Stiffness mapping successfully depicted the spatial arrangement of moduli in PA ECM/PCM model systems. (A) Soft lithography was used to generate a mold of regularly spaced holes (20 μm diameter, 12 μm depth, 50 μm center-to-center distance) composed of stiff PA gel. (B) Holes were filled with a soft PA gel (green) to generate a soft inclusion within a stiff medium. Scale bar = 50 μm. (C) Stiffness map of model PCM showing height and calculated values of elastic moduli. (D) The elastic modulus of the stiff, outer material was fivefold higher than that of the soft, inner material (^∗p < 0.0001 as compared to respective ECM, # p < 0.001 as compared to macroscale). Moduli shown as mean ± standard deviation.

Figure 3

(A) SEM image of ECM/PCM in the middle/deep zones of porcine articular cartilage. The capsule-like PCM is structurally distinct from the surrounding ECM and localized around a cell-sized void in the tissue section. Magnification = 10,000×. Scale bar = 5 μm. (B) Porcine tissue sections were stained with fast green to indicate collagen fibers (green) and safranin-O to stain proteoglycans (red).

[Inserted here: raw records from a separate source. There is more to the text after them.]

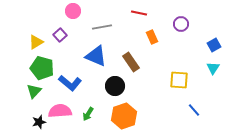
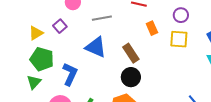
yellow square: (179, 80) -> (179, 39), moved
blue L-shape: (70, 83) -> (70, 74), turned -105
black circle: (115, 86) -> (131, 77), moved

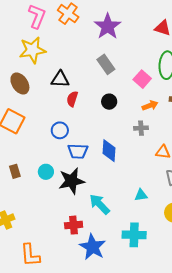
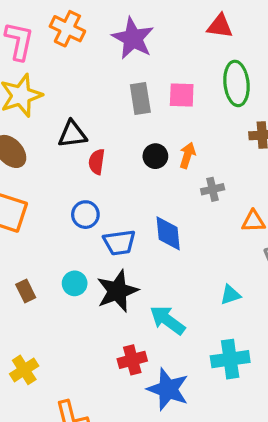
gray rectangle: (106, 64) -> (140, 99), turned 36
pink square: (142, 79) -> (182, 95), moved, turned -30
orange arrow: (150, 105) -> (187, 155), moved, turned -42

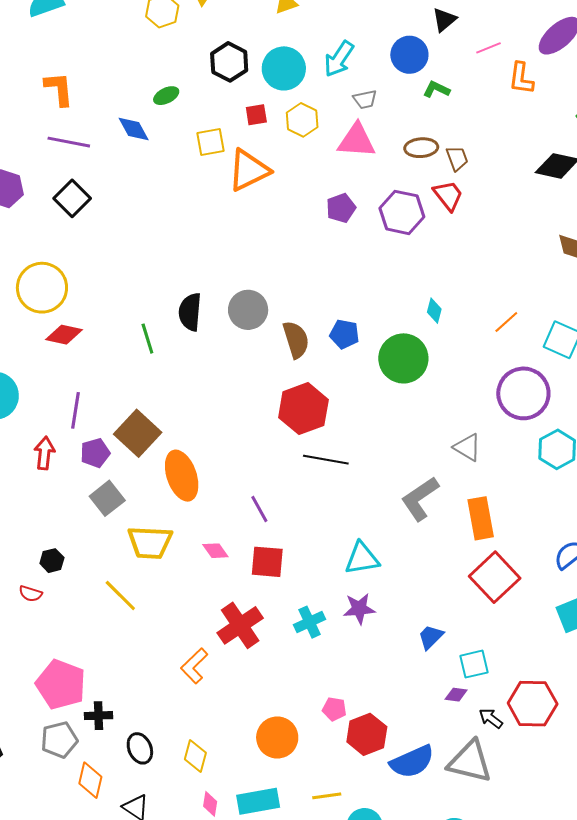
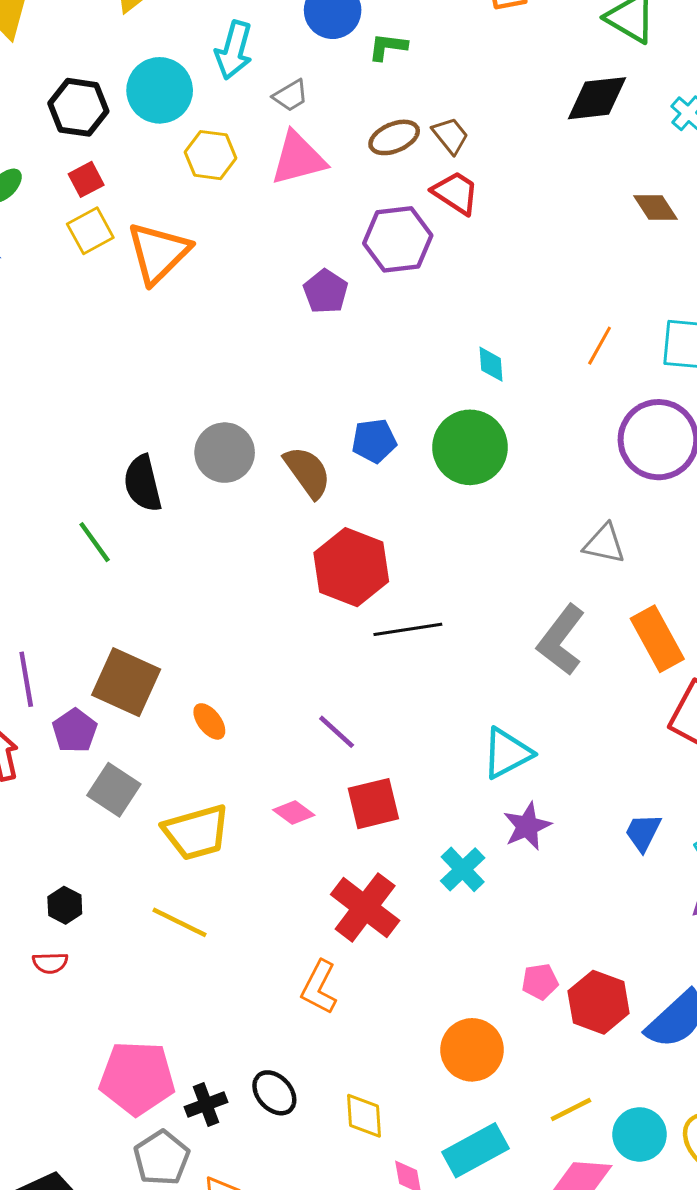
red square: (256, 115) -> (86, 179), moved
purple pentagon: (341, 208) -> (326, 291), moved
orange ellipse: (182, 476) -> (209, 721), size x0.5
black ellipse: (140, 748) -> (274, 1093), moved

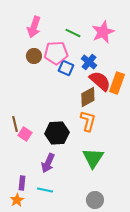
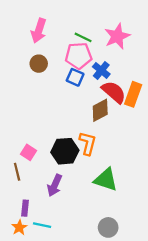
pink pentagon: (56, 53) -> (79, 56), moved
orange L-shape: (88, 121) -> (88, 143), moved
brown line: (15, 124) -> (17, 172), moved
green triangle: (93, 158) -> (106, 180), turned -45
cyan line: (45, 190) -> (42, 225), moved

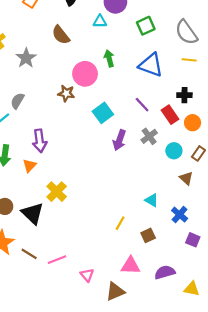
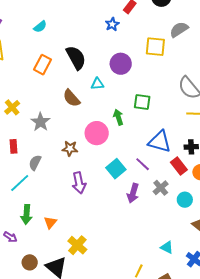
cyan triangle: (100, 21) -> (97, 84), moved
green square: (146, 26) -> (142, 102), moved, turned 36
blue triangle: (151, 65) -> (160, 142), moved
brown star: (66, 93) -> (70, 148), moved
purple line: (142, 105) -> (143, 164), moved
purple arrow: (40, 141) -> (79, 183), moved

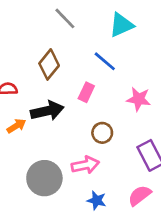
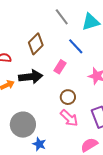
gray line: (65, 18) -> (62, 17), moved
pink arrow: (85, 165) -> (69, 118), moved, turned 48
blue star: (97, 200) -> (39, 144), moved

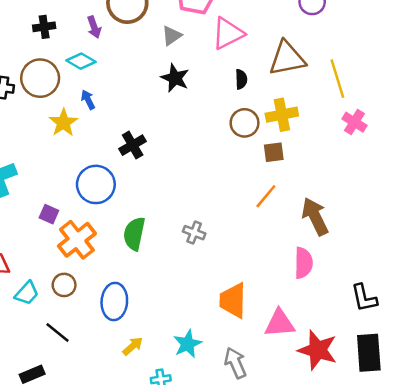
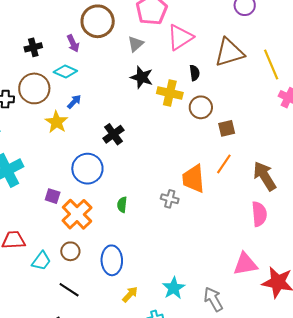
blue arrow: (88, 100) -> (74, 102), turned 77
yellow cross: (282, 115) -> (170, 93), moved, turned 30
green semicircle: (134, 234) -> (122, 205), size x0.6
orange trapezoid: (233, 300) -> (193, 179), moved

Safranin-O staining is more intense in regions surrounding cell-sized voids, indicative of PCM. Scale bar = 50 μm. (C) Immunofluorescence illustrates the localization of type VI collagen to the pericellular matrix region around porcine chondrocytes. Scale bar = 50 μm.

Figure 4

Stiffness mapping of human, porcine, and murine articular cartilage. Representative test regions are shown. (A, D, and G) Representative stiffness maps of the PCM of articular cartilage showing the height and calculated values of elastic moduli. (B, E, and H) Contour maps of the PCM. For the purposes of this study, the PCM was defined as the region extending 1 μm from cell-sized voids. Voids and ECM regions are white. (C, F, and I) Histograms of calculated elastic moduli exhibit a bimodal distribution. The low modulus peak corresponds to points within the 1 μm PCM region (black). The high modulus peak corresponds to the local ECM within each scan region (white).